Your answer should hold the data exactly as given, minus any picture.

^^^^^^^^^^^^^^^^

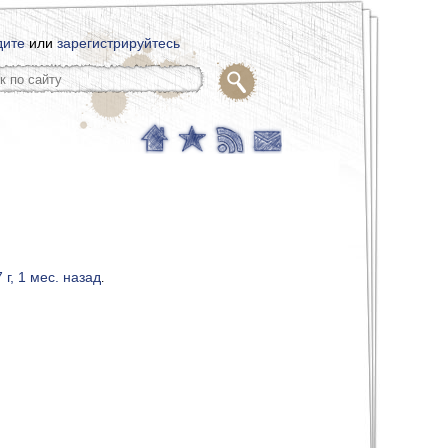
дите
или
зарегистрируйтесь
7 г, 1 мес. назад
.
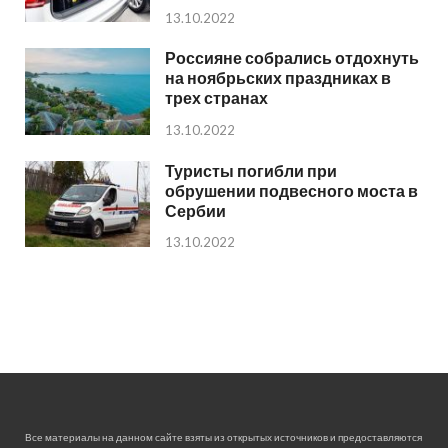
13.10.2022
Россияне собрались отдохнуть
на ноябрьских праздниках в
трех странах
13.10.2022
Туристы погибли при
обрушении подвесного моста в
Сербии
13.10.2022
Все материалы на данном сайте взяты из открытых источников и предоставляются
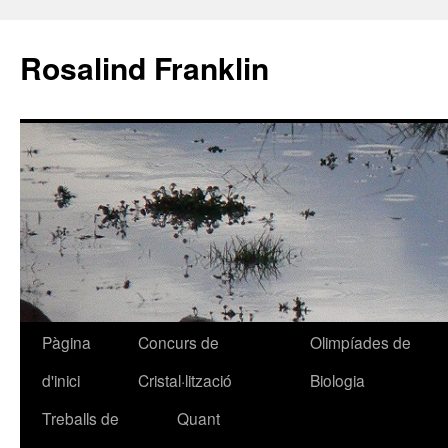
Rosalind Franklin
Pàgina
Concurs de
Olimpíades de
Vés
d'inici
Cristal·lització
Biologia
al
Treballs de
Quant
contingut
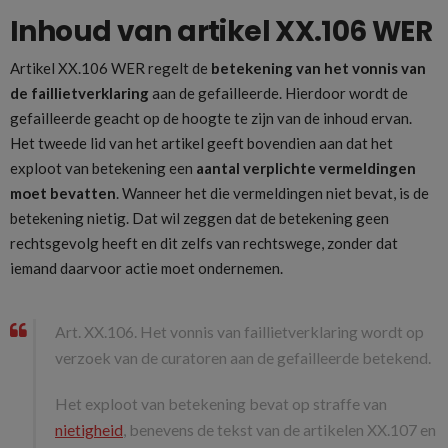
Inhoud van artikel XX.106 WER
Artikel XX.106 WER regelt de
betekening van het vonnis van
de faillietverklaring
aan de gefailleerde. Hierdoor wordt de
gefailleerde geacht op de hoogte te zijn van de inhoud ervan.
Het tweede lid van het artikel geeft bovendien aan dat het
exploot van betekening een
aantal verplichte vermeldingen
moet bevatten
. Wanneer het die vermeldingen niet bevat, is de
betekening nietig. Dat wil zeggen dat de betekening geen
rechtsgevolg heeft en dit zelfs van rechtswege, zonder dat
iemand daarvoor actie moet ondernemen.
Art. XX.106. Het vonnis van faillietverklaring wordt op
verzoek van de curatoren aan de gefailleerde betekend.
Het exploot van betekening bevat op straffe van
nietigheid
, benevens de tekst van de artikelen XX.107 en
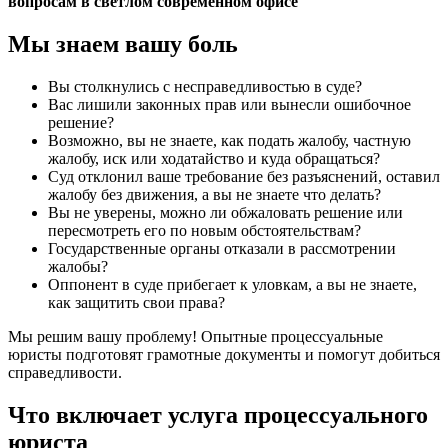
Мы знаем вашу боль
Вы столкнулись с несправедливостью в суде?
Вас лишили законных прав или вынесли ошибочное
решение?
Возможно, вы не знаете, как подать жалобу, частную
жалобу, иск или ходатайство и куда обращаться?
Суд отклонил ваше требование без разъяснений, оставил
жалобу без движения, а вы не знаете что делать?
Вы не уверены, можно ли обжаловать решение или
пересмотреть его по новым обстоятельствам?
Государственные органы отказали в рассмотрении
жалобы?
Оппонент в суде прибегает к уловкам, а вы не знаете,
как защитить свои права?
Мы решим вашу проблему! Опытные процессуальные
юристы подготовят грамотные документы и помогут добиться
справедливости.
Что включает услуга процессуального
юриста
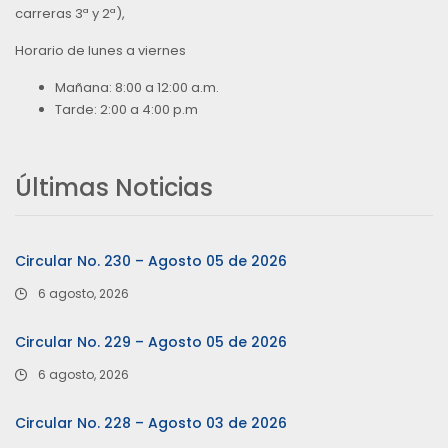
carreras 3ª y 2ª),
Horario de lunes a viernes
Mañana: 8:00 a 12:00 a.m.
Tarde: 2:00 a 4:00 p.m
Últimas Noticias
Circular No. 230 – Agosto 05 de 2026
6 agosto, 2026
Circular No. 229 – Agosto 05 de 2026
6 agosto, 2026
Circular No. 228 – Agosto 03 de 2026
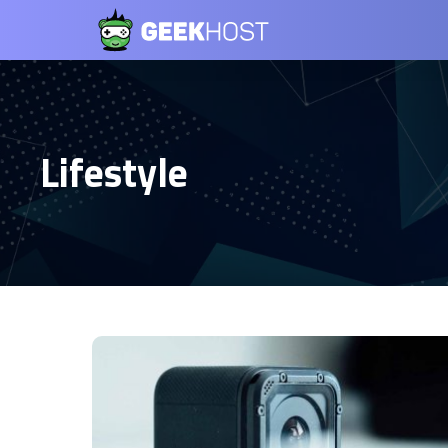
Lifestyle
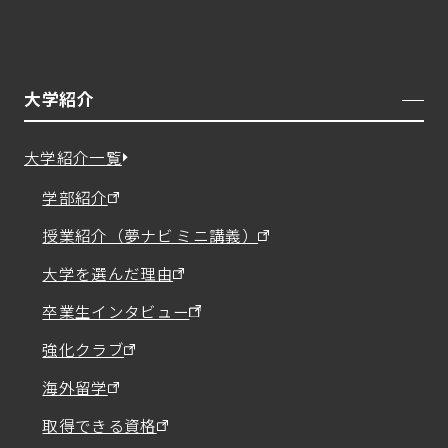
大学紹介
大学紹介一覧
学部紹介
授業紹介（夢ナビ ミニ講義）
大学を選んだ理由
卒業生インタビュー
強化クラブ
海外留学
取得できる資格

^^^^^^^^^^^^^^^^

→ YOUR SOLUTION
дите
или
зарегистрируйтесь
7 г, 1 мес. назад
.
13.10.2022
Россияне собрались отдохнуть
на ноябрьских праздниках в
трех странах
13.10.2022
Туристы погибли при
обрушении подвесного моста в
Сербии
13.10.2022
Все материалы на данном сайте взяты из открытых источников и предоставляются
Rosalind Franklin
Pàgina
Concurs de
Olimpíades de
Vés
d'inici
Cristal·lització
Biologia
al
Treballs de
Quant
contingut
Inhoud van artikel XX.106 WER
Artikel XX.106 WER regelt de
betekening van het vonnis van
de faillietverklaring
aan de gefailleerde. Hierdoor wordt de
gefailleerde geacht op de hoogte te zijn van de inhoud ervan.
Het tweede lid van het artikel geeft bovendien aan dat het
exploot van betekening een
aantal verplichte vermeldingen
moet bevatten
. Wanneer het die vermeldingen niet bevat, is de
betekening nietig. Dat wil zeggen dat de betekening geen
rechtsgevolg heeft en dit zelfs van rechtswege, zonder dat
iemand daarvoor actie moet ondernemen.
Art. XX.106. Het vonnis van faillietverklaring wordt op
verzoek van de curatoren aan de gefailleerde betekend.
Het exploot van betekening bevat op straffe van
nietigheid
, benevens de tekst van de artikelen XX.107 en
Мы знаем вашу боль
Вы столкнулись с несправедливостью в суде?
Вас лишили законных прав или вынесли ошибочное
решение?
Возможно, вы не знаете, как подать жалобу, частную
жалобу, иск или ходатайство и куда обращаться?
Суд отклонил ваше требование без разъяснений, оставил
жалобу без движения, а вы не знаете что делать?
Вы не уверены, можно ли обжаловать решение или
пересмотреть его по новым обстоятельствам?
Государственные органы отказали в рассмотрении
жалобы?
Оппонент в суде прибегает к уловкам, а вы не знаете,
как защитить свои права?
Мы решим вашу проблему! Опытные процессуальные
юристы подготовят грамотные документы и помогут добиться
справедливости.
Что включает услуга процессуального
юриста
carreras 3ª y 2ª),
Horario de lunes a viernes
Mañana: 8:00 a 12:00 a.m.
Tarde: 2:00 a 4:00 p.m
Últimas Noticias
Circular No. 230 – Agosto 05 de 2026
6 agosto, 2026
Circular No. 229 – Agosto 05 de 2026
6 agosto, 2026
Circular No. 228 – Agosto 03 de 2026
Lifestyle
大学紹介
大学紹介一覧
学部紹介
授業紹介（夢ナビ ミニ講義）
大学を選んだ理由
卒業生インタビュー
強化クラブ
海外留学
取得できる資格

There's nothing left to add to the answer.